Date: February 27, 2010
Location: Downtown Los Angeles, California
Camera: Canon 5D Mark II
Lens: Canon 15mm f/2.8
Flashes: Quantum Q Flash with Turbo 400 w/s battery pack and Vivitar 285.
Transmitter: Pocket Wizard MiniTT1
Receivers: Pocket Wizard Receiver
Shutter Cable: Adidt M1 Remote Cord
Light Stands: Random tripods.
Tripod: Slik Pro 340DX
Since I had 10 similar images of the same trick, how did I choose which one to use? Part of that comes from knowing BMX and what makes a trick and rider look good, and part of that comes from being a photographer and knowing what little details in a photo make it stand out from the rest. With this particular set of photos, the one chosen was the only one where Travis’ head wasn’t in front of the lights. In the other photos you couldn’t see his face and expression nearly as good because it was ghosted and overlayed with background lights. Also, in this photo the foot that is off the bike is clearly visible and it is easy to tell where his leg is. In many of the other photos his leg was hard to make out, as it also got lost in the lights and through the “ghosting” effect. Luckily for me Travis is fair-skinned and was wearing blue shoes, both of which pop out and make this photo work well. Once I selected which photo I was going to use it was time to process the image.
PROCESSING THE IMAGE
Like most of my photos, the processing on this image was very straightforward. And again, like most of my photos, I started out in the Photoshop CS4 RAW editing window with my “personal stock settings,” as I call them. For that I set the clarity to 25, the saturation to 10, the sharpening to 125, and the masking and luminance to 50.

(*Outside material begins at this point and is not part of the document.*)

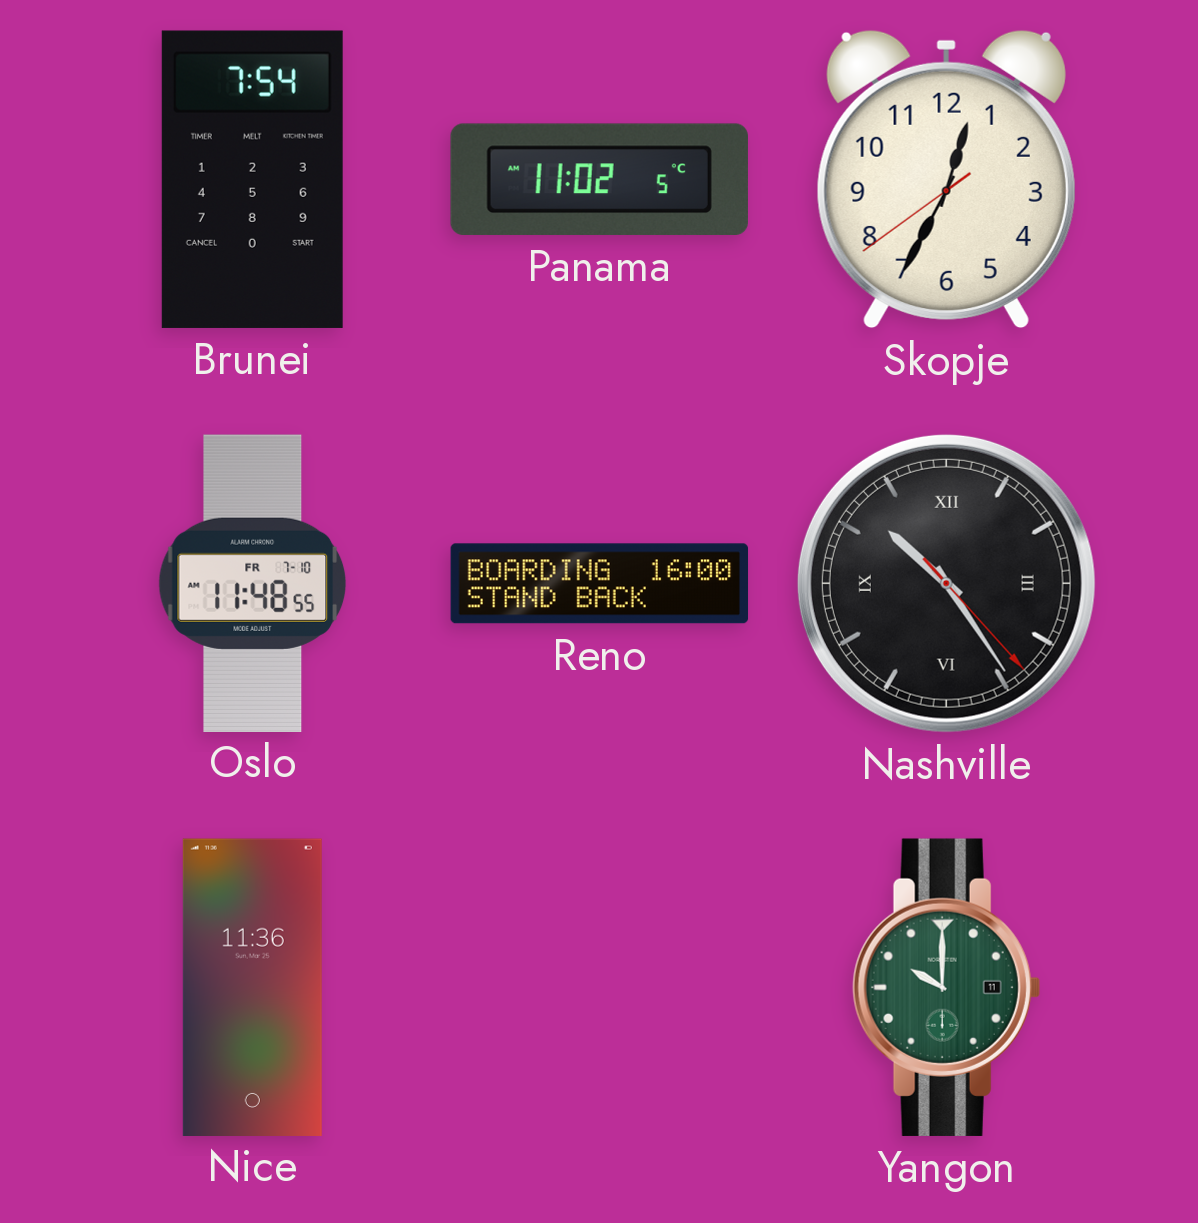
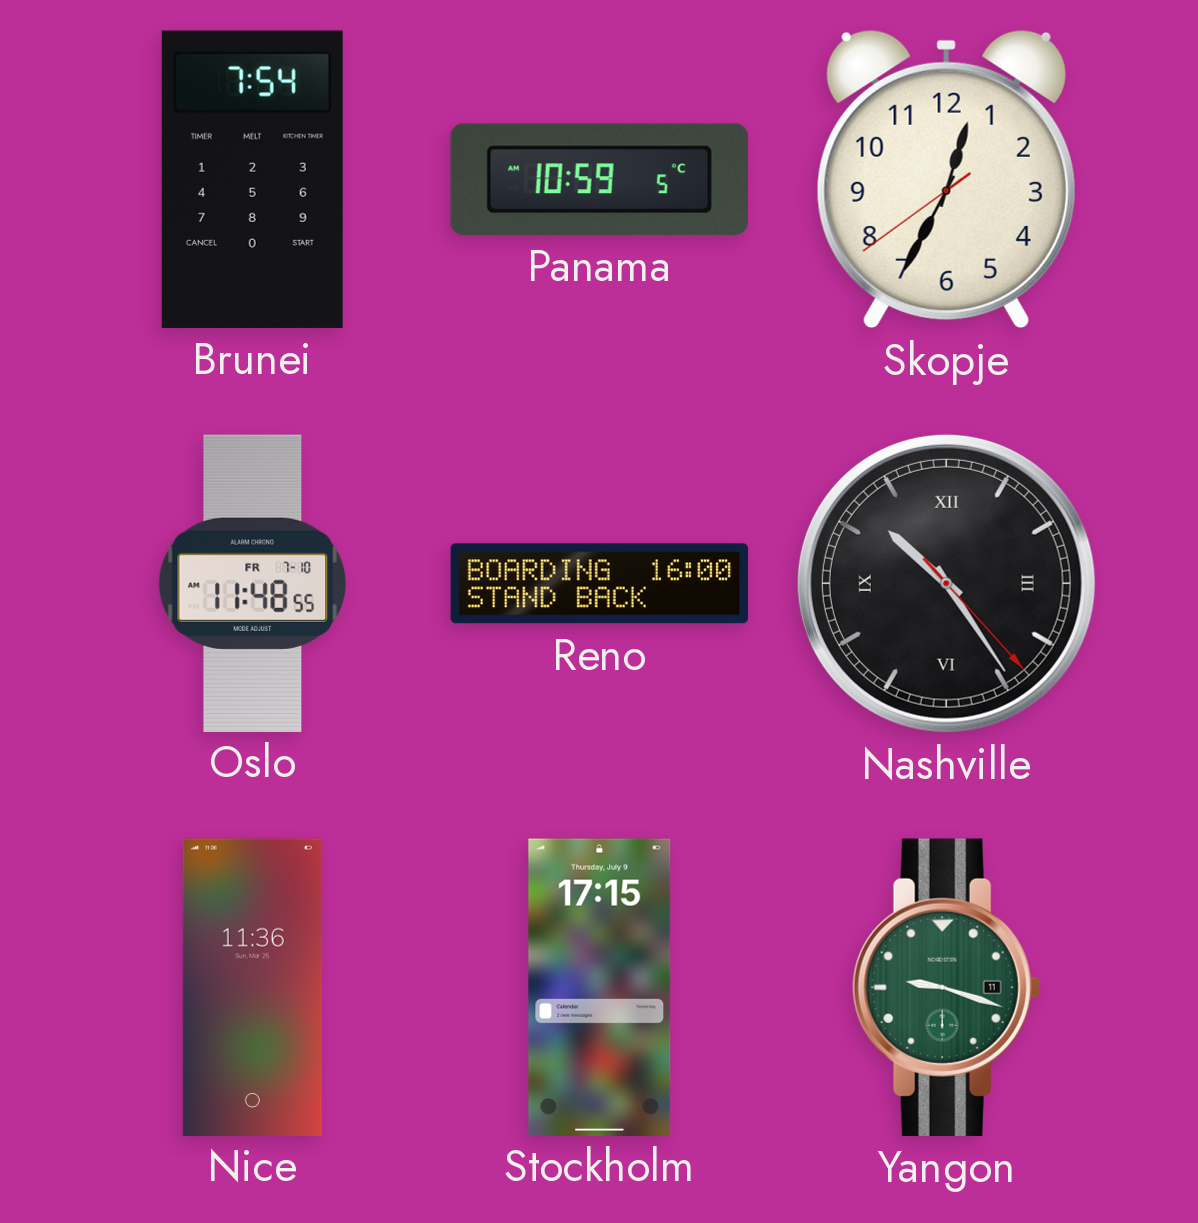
Panama: 11:02 -> 10:59
Stockholm: none -> 17:15
Yangon: 10:00 -> 9:18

The only thing that really needed attention in this photo was Travis’ skin tone. He was a bit washed out and needed to have some color brought back to his flesh. I moved the brightness slider down to 25, then the recover slider up to 15. Finally, to bump up the blacks and make the image pop a little better I moved the contrast slider up to 45. The horizon line seemed just a tiny bit crooked, and since that’s a huge pet peeve of mine, I used the straighten tool, drew a line across the frame from one point along the horizon line to another, and fixed it right up. And with just those few minor tweaks the image was ready to be opened and saved…
Since the photo was going to be used for a printed piece I changed the color mode to CMYK and saved it as a TIFF. From there it went into InDesign where it found its home on the back cover of the 2011 Flatland BMX Calendar.